For this example I will use the wednesday Aug 10, 2011, 7x7 difficult puzzle (9 points) (Puzzle id: 335050). This puzzle was solved by only 63 players (less than a 20% of the active players in that moment). However it does not require excessive analysis.

I will use pairs of numbers (in black and small size in the lower part of the cell) when those are the final candidates for that cage, in big size (in the center of the cell) for the final solution for that cell, and I will use colors in general (and in one side of the cages to show the different options discussed). The small numbered “ellipses” refer to the steps along the procedure.
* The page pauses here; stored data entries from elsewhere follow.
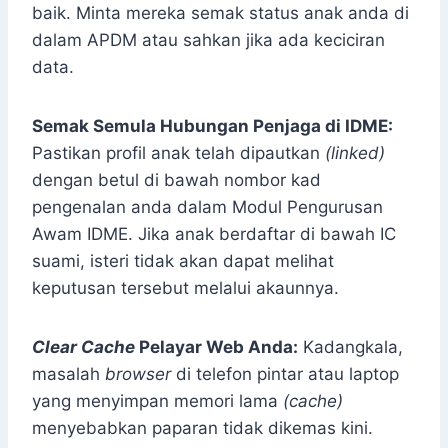
baik. Minta mereka semak status anak anda di
dalam APDM atau sahkan jika ada keciciran
data.
Semak Semula Hubungan Penjaga di IDME:
Pastikan profil anak telah dipautkan
(linked)
dengan betul di bawah nombor kad
pengenalan anda dalam Modul Pengurusan
Awam IDME. Jika anak berdaftar di bawah IC
suami, isteri tidak akan dapat melihat
keputusan tersebut melalui akaunnya.
Clear Cache
Pelayar Web Anda:
Kadangkala,
masalah
browser
di telefon pintar atau laptop
yang menyimpan memori lama
(cache)
menyebabkan paparan tidak dikemas kini.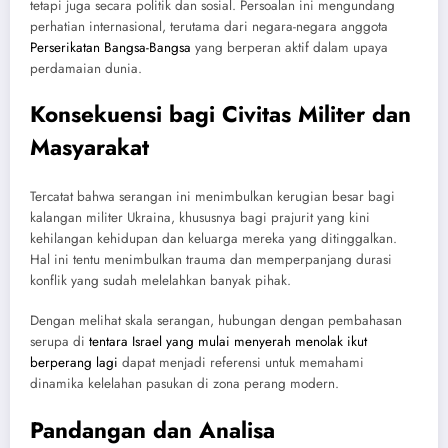
tetapi juga secara politik dan sosial. Persoalan ini mengundang
perhatian internasional, terutama dari negara-negara anggota
Perserikatan Bangsa-Bangsa
yang berperan aktif dalam upaya
perdamaian dunia.
Konsekuensi bagi Civitas Militer dan
Masyarakat
Tercatat bahwa serangan ini menimbulkan kerugian besar bagi
kalangan militer Ukraina, khususnya bagi prajurit yang kini
kehilangan kehidupan dan keluarga mereka yang ditinggalkan.
Hal ini tentu menimbulkan trauma dan memperpanjang durasi
konflik yang sudah melelahkan banyak pihak.
Dengan melihat skala serangan, hubungan dengan pembahasan
serupa di
tentara Israel yang mulai menyerah menolak ikut
berperang lagi
dapat menjadi referensi untuk memahami
dinamika kelelahan pasukan di zona perang modern.
Pandangan dan Analisa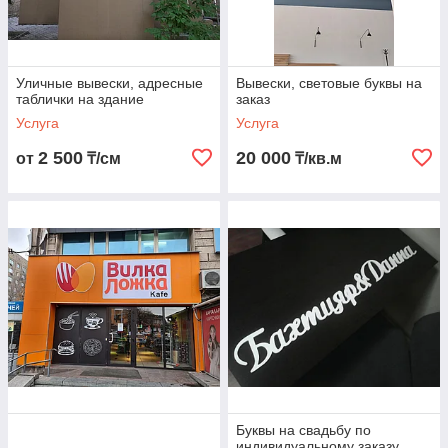
которая
будет только
у вас
Уличные вывески, адресные
Вывески, световые буквы на
таблички на здание
заказ
Услуга
Услуга
Заказ и доставка
2 500
20 000
от
₸/см
₸/кв.м
Мы работаем по
Оплата по
Доставка
предоплате не
безналичному
курьером или
менее 80% от
расчету
транспортной
суммы заказа
компанией
Наш офис находится в городе Алматы. Обращайтесь
к нам, чтобы мы воплотили в жизнь ваши идеи!
К нам обращаются клиенты со всего
Буквы на свадьбу по
Казахстана. Свяжитесь с нами для заказа
индивидуальному заказу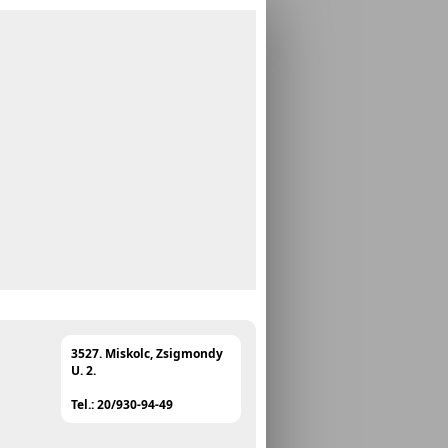
3527. Miskolc, Zsigmondy
U. 2.
Tel.: 20/930-94-49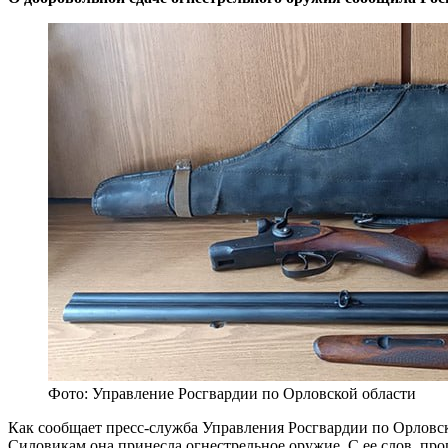
Фото: Управление Росгвардии по Орловской области
Как сообщает пресс-служба Управления Росгвардии по Орловск
Силовикам она принесла огнестрельное оружие. С ее слов, про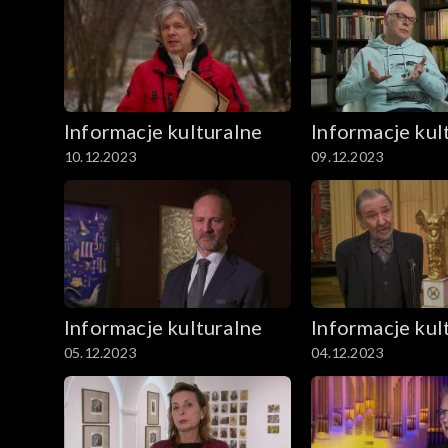
Informacje kulturalne
Informacje kul
10.12.2023
09.12.2023
Informacje kulturalne
Informacje kul
05.12.2023
04.12.2023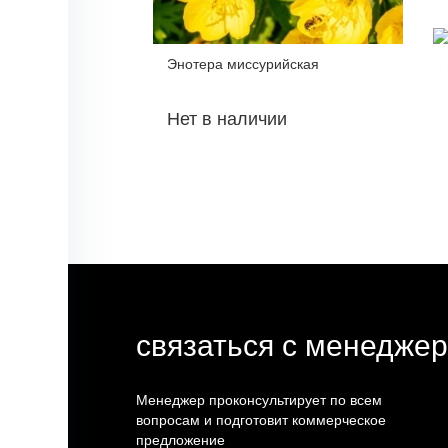
Энотера миссурийская
Нет в наличии
связаться с менедже
Менеджер проконсультирует по всем
вопросам и подготовит коммерческое
предложение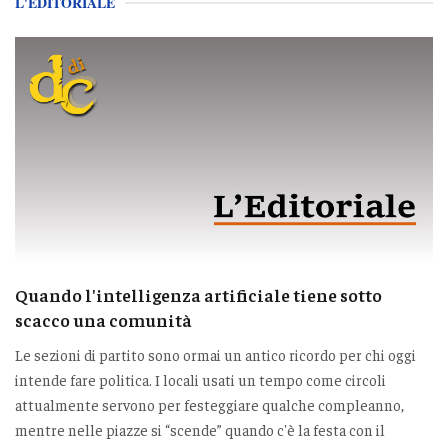
L'EDITORIALE
Quando l'intelligenza artificiale tiene sotto
scacco una comunità
Le sezioni di partito sono ormai un antico ricordo per chi oggi
intende fare politica. I locali usati un tempo come circoli
attualmente servono per festeggiare qualche compleanno,
mentre nelle piazze si “scende” quando c'è la festa con il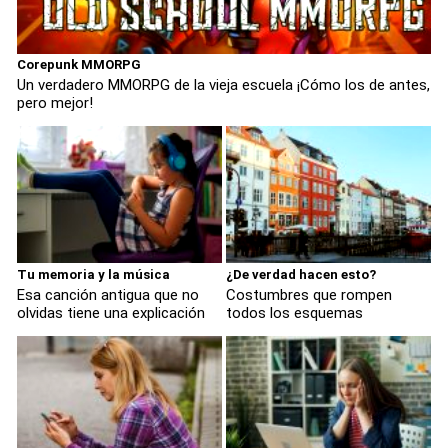
Corepunk MMORPG
Un verdadero MMORPG de la vieja escuela ¡Cómo los de antes,
pero mejor!
Tu memoria y la música
¿De verdad hacen esto?
Esa canción antigua que no
Costumbres que rompen
olvidas tiene una explicación
todos los esquemas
Different ways or methods may be followed. The method of “test and error” will be applied during the process of solution. A good inicial strategy is determining the “isolated” cells like E2 and/or discussing the cages “n-“ where n has a high value (less number of combinations). First we see that the cage “6-“ contains the combination 1-7 (only one possibility, obviously a cage “n-“ has p - n possibilities, being p the size of the puzzle, i.e., “3-“ in a 9x9 has 9 - 3 = 6 possibilities, that is, 1-4, 2-5, 3-6, 4-7, 5-8 and 6-9; in our case 7 - 6 = 1, only one possibility the obvious 1-7). So we write 17 (1 or 7) in cells F5 and F6.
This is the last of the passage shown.